Chicken taco soup is the perfect weeknight dinner. It couldn't be easier to make—plus, it's packed with flavor!
Ingredients
- 1 tablespoon olive oil
- 1 medium onion, chopped
- 4 garlic cloves, minced
- 2 cups water
- 4 cups chicken broth
- 1 can (15 ounces) white kidney or cannellini beans, rinsed and drained
- 1 can (15 ounces) black beans, rinsed and drained
- 1 can (14-1/2 ounces) diced tomatoes
- 1 can (4 ounces) chopped green chiles
- 1 envelope taco seasoning
- 1 tablespoon ground cumin
- 2 cups cubed cooked chicken breast
- 1 cup fresh cilantro leaves, roughly chopped
- optional: hot pepper sauce and lime wedges
Instruction
- In a Dutch oven, heat oil over medium-high heat.
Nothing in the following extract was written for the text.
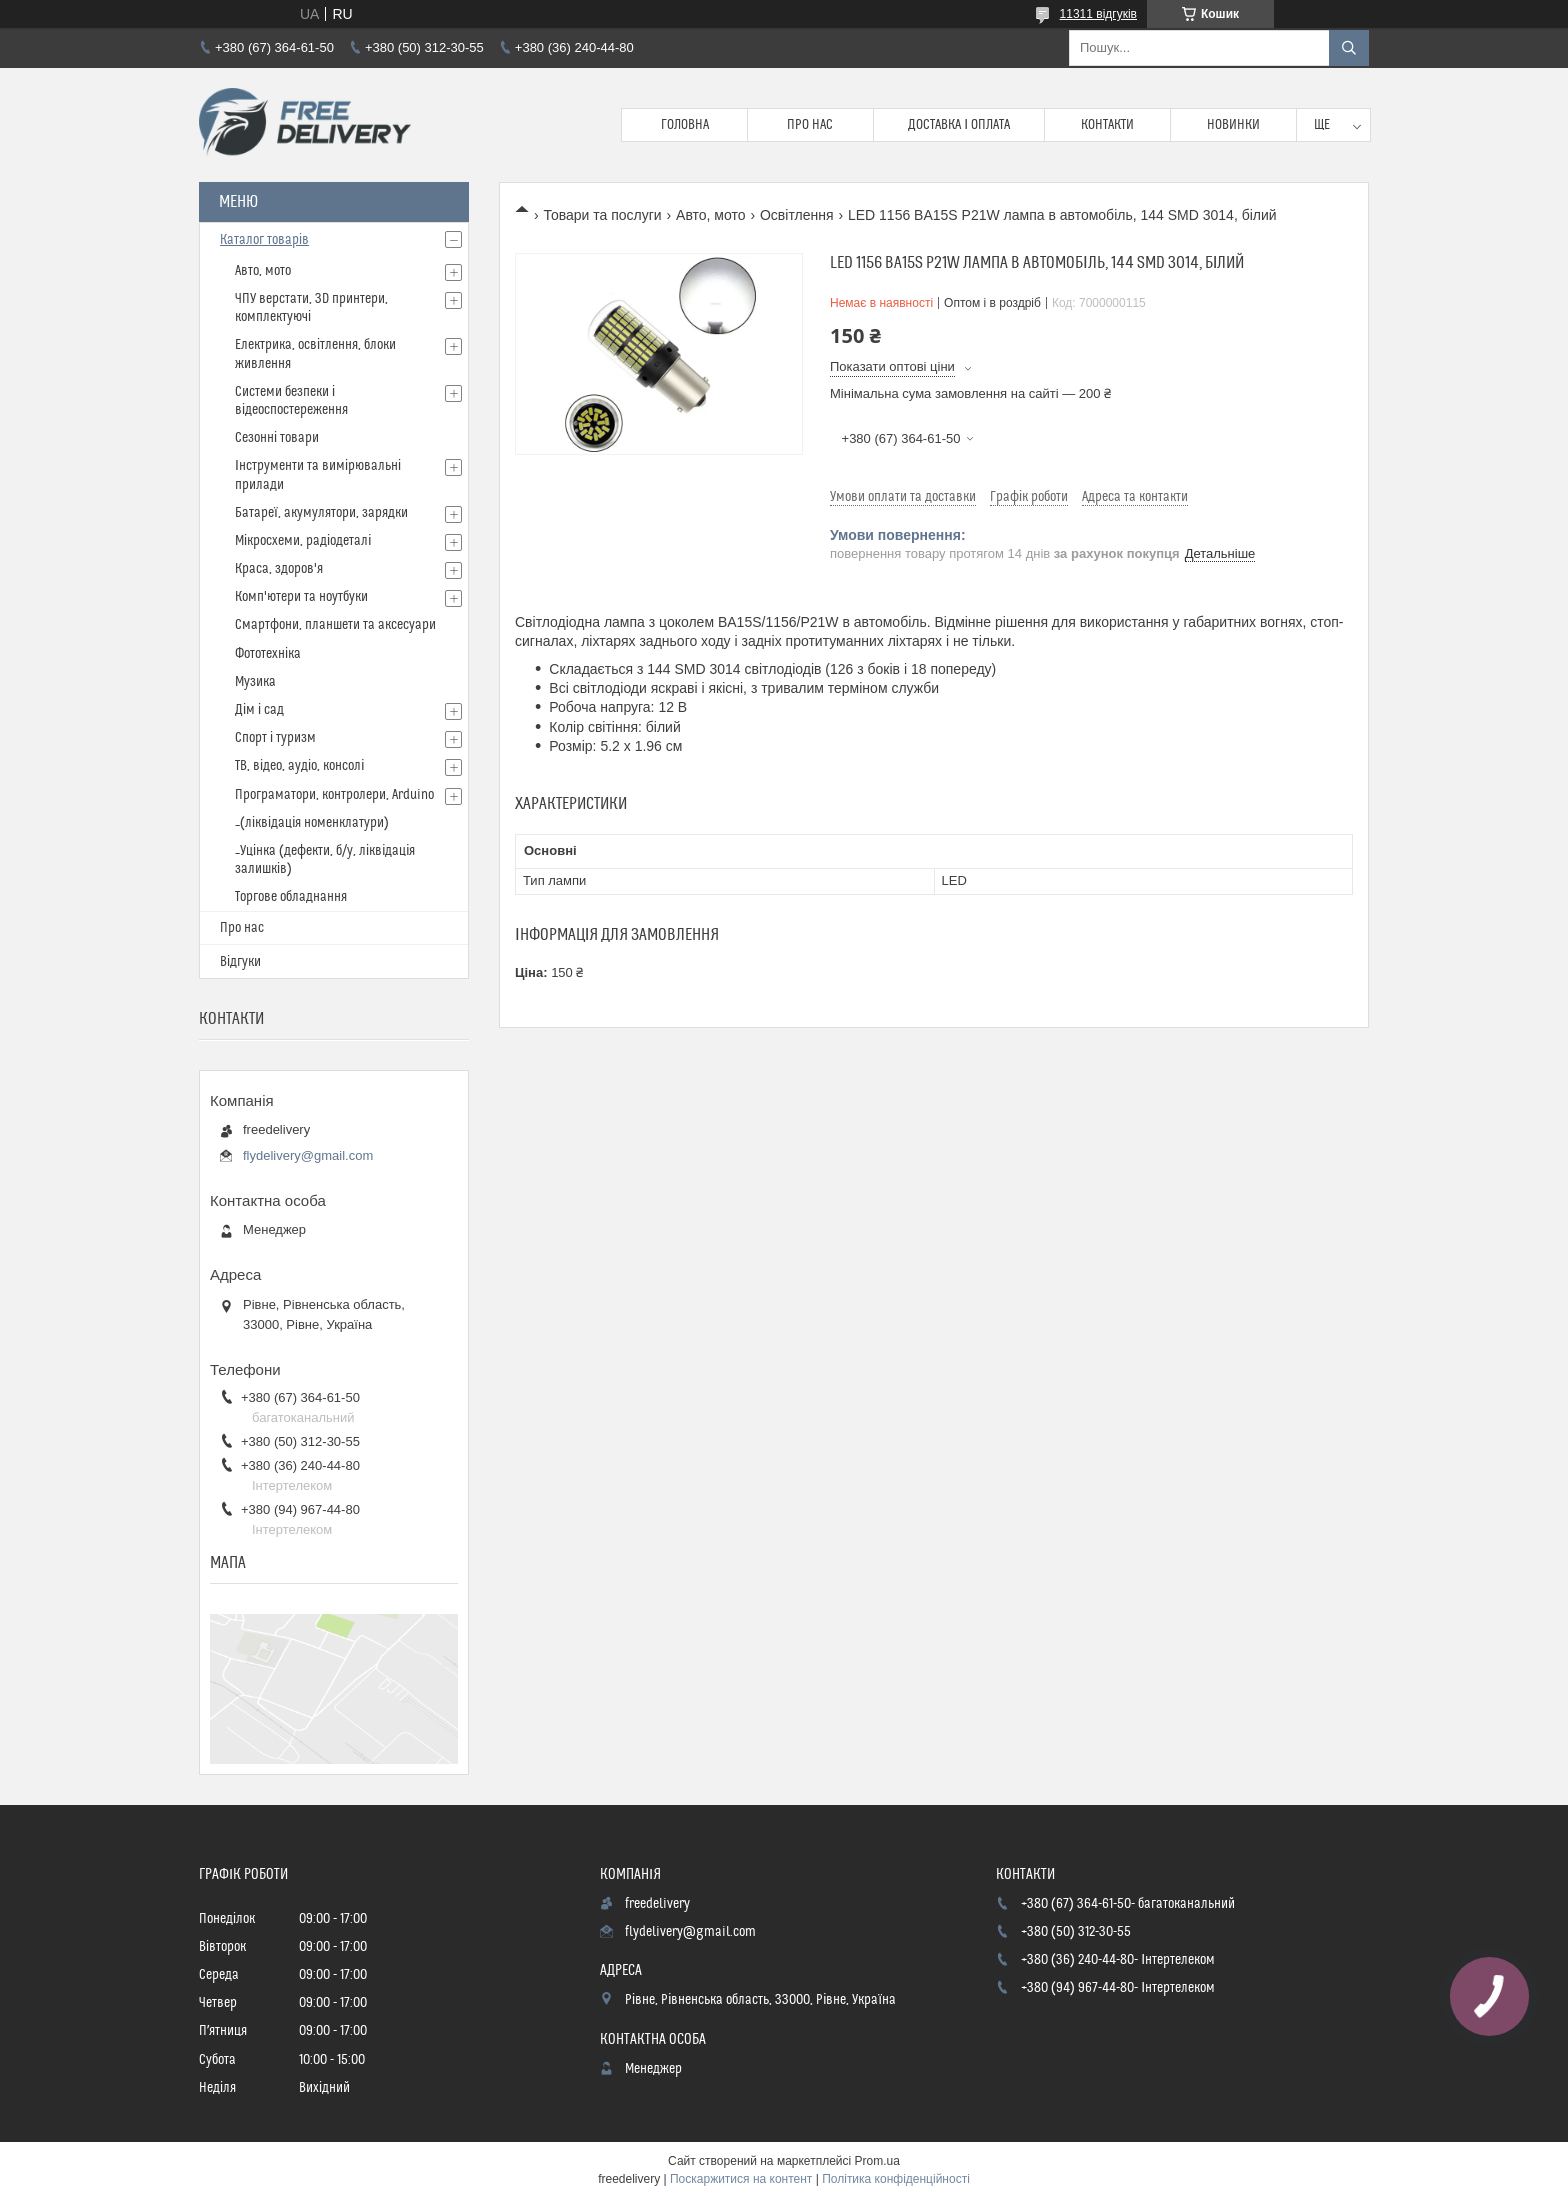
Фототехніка (268, 654)
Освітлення (797, 215)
Add onion; cook and stir until tender, 4-5 minutes. Add garlic; cook 1 minute longer. Stir in water, broth, beans, tomatoes, chiles, taco seasoning and cumin. Bring to a boil; reduce heat.
- Simmer, uncovered, 20 minutes. Stir in chicken and cilantro; heat through. Garnish with hot sauce, lime wedges and additional cilantro, if desired.